İşlemlerin Gerçekliğini İspat

213 sayılı Vergi Usul Kanununun 3/B maddesine göre vergilendirmede vergiyi doğuran olay ve bu olaya ilişkin muamelelerin gerçek mahiyeti esas olup, vergiyi doğuran olay ve bu olaya ilişkin muamelelerin gerçek mahiyetinin yemin hariç her türlü delille ispatlanması mümkündür.

Düzenledikleri veya kullandıkları belgelerin sahteliğine veya muhteviyatı itibarıyla yanıltıcı olduğuna ilişkin inceleme veya idari araştırma aşamasında mükellefe, söz konusu belgelerin gerçekliğine yönelik deliller ileri sürme imkânı verilir. Aynı şekilde kendileri hakkında olumsuz rapor veya olumsuz tespit bulunmamakla birlikte mal veya hizmet satın aldıkları mükellefler hakkında olumsuz rapor veya olumsuz tespit bulunan mükelleflere de bu imkân sağlanır. Söz konusu karşı deliller inceleme veya araştırmaya konu iş, işlem ve belgelerle ilgili olmalı ve bir yazı ile idari makama ibraz edilmelidir. Karşı deliller incelemeye başlanmış olması halinde inceleme elemanına, incelemeye başlanmamışsa ilgili vergi dairesine sunulur.

Dolayısıyla idare tarafından sahte veya yanıltıcı olduğu yönünde bulgular bulunan bir belgenin gerçek bir işleme dayandığı ve dayandığı işlemi mahiyet ve miktar itibarıyla doğru olarak yansıttığı işlemin tarafları, ilgilileri (iade talep edenler) veya mükellefler tarafından 213 sayılı Kanunun 3’üncü maddesindeki delil serbestisi kapsamında iddia ve ispat olunabilir.

İleri sürülen karşı delillerin işlemin gerçekliğini göstermesi halinde özel esaslar uygulanmaz. İşlemin tarafları, ilgililer ve mükellefler delillerini işlem ve belge ile ilgili olmak kaydıyla yazı ile ileri sürebilir.

Bu şekilde ileri sürülen iddia ve deliller, inceleme elemanı veya idare tarafından karşı delillerle çürütülmek suretiyle belgenin sahte veya yanıltıcı olduğu ispatlanabilir. Bu durumda ileri sürülen delillerin ele alınıp raporda veya dayanak bir yazı ile çürütüldüğü karşı delillerle açıklanarak mükellef veya ilgili özel esaslara alınır.
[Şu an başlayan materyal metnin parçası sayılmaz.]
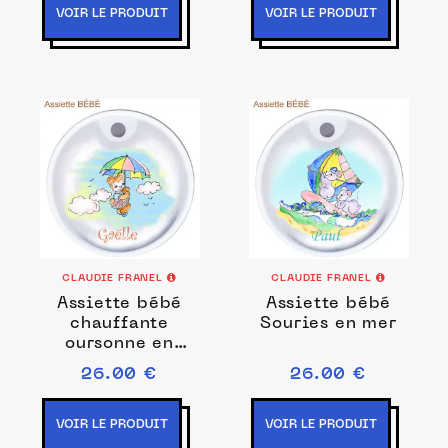
VOIR LE PRODUIT
VOIR LE PRODUIT
CLAUDIE FRANEL
CLAUDIE FRANEL
Assiette bébé
Assiette bébé
chauffante
Souries en mer
oursonne en
parapluie
26.00 €
26.00 €
VOIR LE PRODUIT
VOIR LE PRODUIT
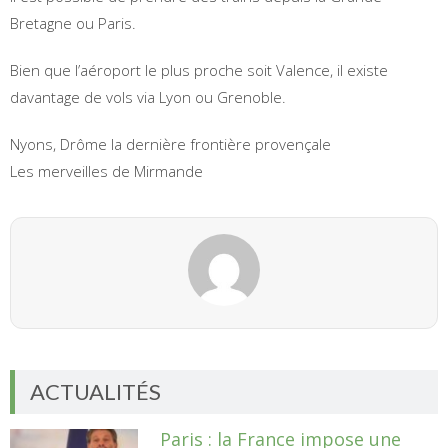
Bretagne ou Paris.
Bien que l’aéroport le plus proche soit Valence, il existe
davantage de vols via Lyon ou Grenoble.
Nyons, Drôme la dernière frontière provençale
Les merveilles de Mirmande
ACTUALITÉS
Paris : la France impose une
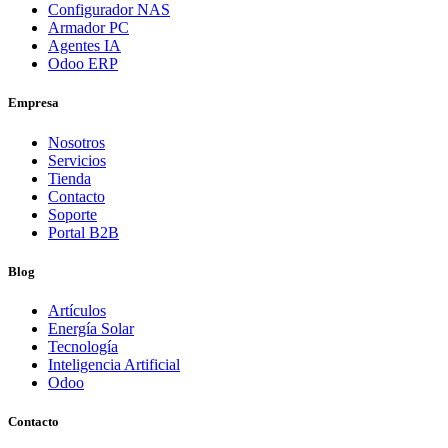
Configurador NAS
Armador PC
Agentes IA
Odoo ERP
Empresa
Nosotros
Servicios
Tienda
Contacto
Soporte
Portal B2B
Blog
Artículos
Energía Solar
Tecnología
Inteligencia Artificial
Odoo
Contacto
Sınırlandırıcı olmamak kaydıyla belgenin gerçekliğini ve doğruluğunu ispatta aşağıdaki deliller kullanılabilir:

  1. a) İşlem bedelinin ödendiğinin belgelendirilmesi.
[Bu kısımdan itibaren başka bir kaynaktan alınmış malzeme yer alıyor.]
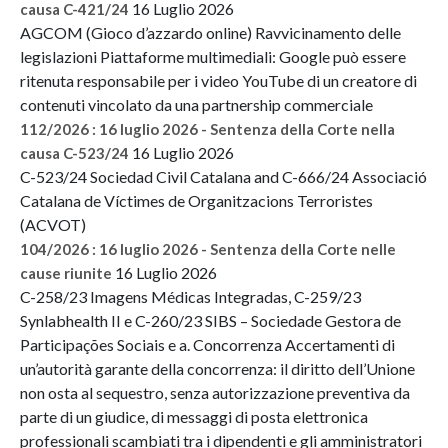
16 Luglio 2026
causa C-421/24
AGCOM (Gioco d’azzardo online) Ravvicinamento delle
legislazioni Piattaforme multimediali: Google può essere
ritenuta responsabile per i video YouTube di un creatore di
contenuti vincolato da una partnership commerciale
112/2026 : 16 luglio 2026 - Sentenza della Corte nella
16 Luglio 2026
causa C-523/24
C-523/24 Sociedad Civil Catalana and C-666/24 Associació
Catalana de Víctimes de Organitzacions Terroristes
(ACVOT)
104/2026 : 16 luglio 2026 - Sentenza della Corte nelle
16 Luglio 2026
cause riunite
C-258/23 Imagens Médicas Integradas, C-259/23
Synlabhealth II e C-260/23 SIBS – Sociedade Gestora de
Participações Sociais e a. Concorrenza Accertamenti di
un’autorità garante della concorrenza: il diritto dell’Unione
non osta al sequestro, senza autorizzazione preventiva da
parte di un giudice, di messaggi di posta elettronica
professionali scambiati tra i dipendenti e gli amministratori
Ödeme, iade talebinde bulunan mükellef tarafından ödemeyi tevsik eden belge aslı veya noter onaylı örneği ile tevsik edilebilir.

Ödemenin 5411 sayılı Bankalar Kanunu hükümlerine göre faaliyette bulunan bankalar vasıtasıyla veya 6102 sayılı Türk Ticaret Kanununun785 inci maddesinin (1) numaralı fıkrası kapsamında düzenlenen çekler ile de tevsiki mümkündür.

Ayrıca internet bankacılığı yoluyla yapılan ödemelerde, banka dekontu yerine ilgili banka şubesi tarafından onaylı internet çıktıları ya da mükellefler tarafından ödeme yapılan bankalardan alınan onaylı hesap ekstreleri ödemenin tevsikinde kullanılabilir.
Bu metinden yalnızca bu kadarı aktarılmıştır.